Her şey yaşadığın yerden, Ankara'dan göründüğü gibi değilmiş" diyordu.
Yılmaz Özdil de buna benzer bir açılıma imza attı. "Tele1 seyrederseniz, Cumhuriyet gazetesi okursanız dersiniz ki AK Parti bitmiş ya, CHP ilk seçimde yüzde 90'la seçimi kazanır." Diyordu. Fox'u unutup atlasa da tam isabet bir teşhisti. Bu ülkede paralel evrende yaşayan ve yaşatanlar vardı.
Bu güruh öyle inandı kiz kazanacağına, sonuçlar ortaya çıktığında hayal kırıklığı yaşadı. Depresyona girenler de vardı mutlaka. Başkan Erdoğan bu soruna bile el atmalı diye düşünüyorum. Mesela Ekrem İmamoğlu'nu ittirilerek giden otobüslerden sorumlu Cumhurbaşkanı yardımcısı yapabilir.. Kemal Beyi Huzurevlerinden Sorumlu Başkan Yardımcılığına atayabilir..
Çünkü gerçekten büyük bir yıkım içindeler.

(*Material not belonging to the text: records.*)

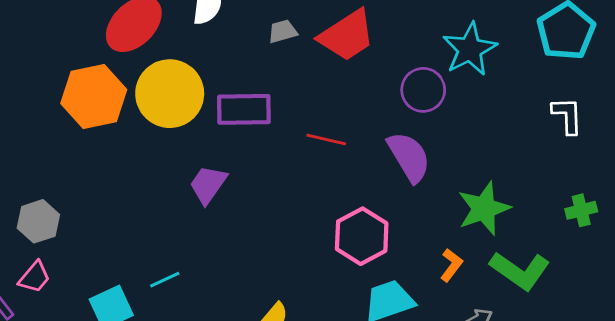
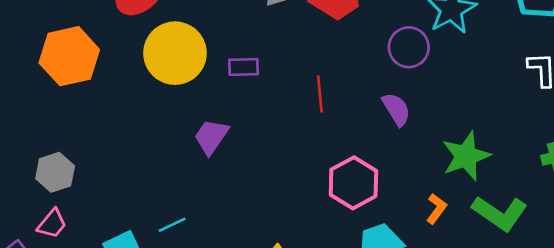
orange hexagon: (94, 96) -> (69, 56), moved
purple rectangle: (244, 109) -> (244, 67), size x0.6
red line: (326, 140) -> (320, 94), turned 72
purple semicircle: (409, 157) -> (396, 109), size x0.7

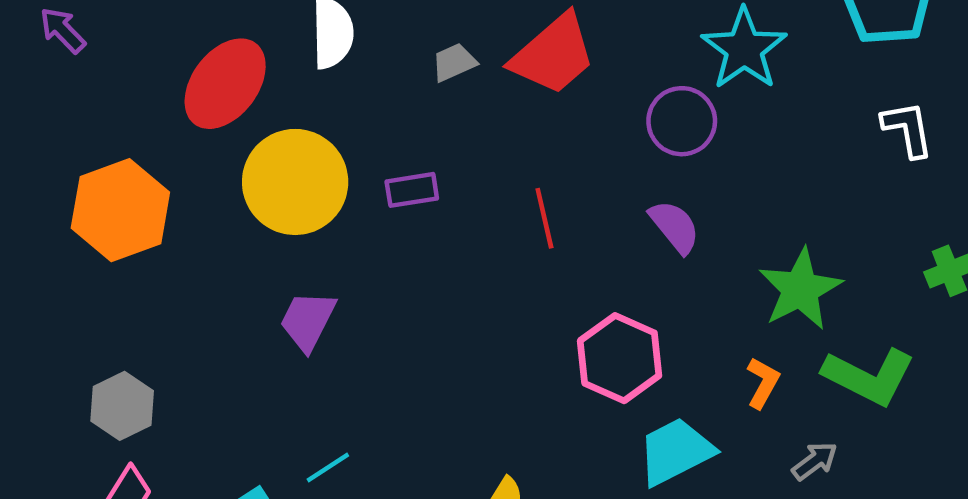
purple trapezoid: (211, 137) -> (308, 321), moved

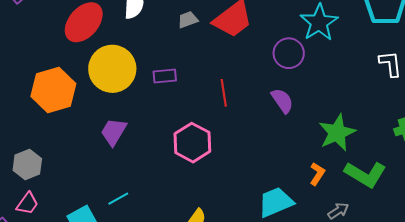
orange hexagon: (120, 210) -> (53, 90), moved
pink hexagon: (620, 358) -> (192, 143), moved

Kazanacaklarına dair inanmışlıkları 7 kat göklere uzanmıştı. 9 bin bürokrat dahi belirlemişlerdi. Kartvizit bastıranlar bile vardı. Federasyon başkanlıkları için dahi birbirlerini yiyorlardı Millet ittifakında. Şu an görevde olan Bürokratları istifa edin yoksa yargılayacağız diye tehdit bile ettiler.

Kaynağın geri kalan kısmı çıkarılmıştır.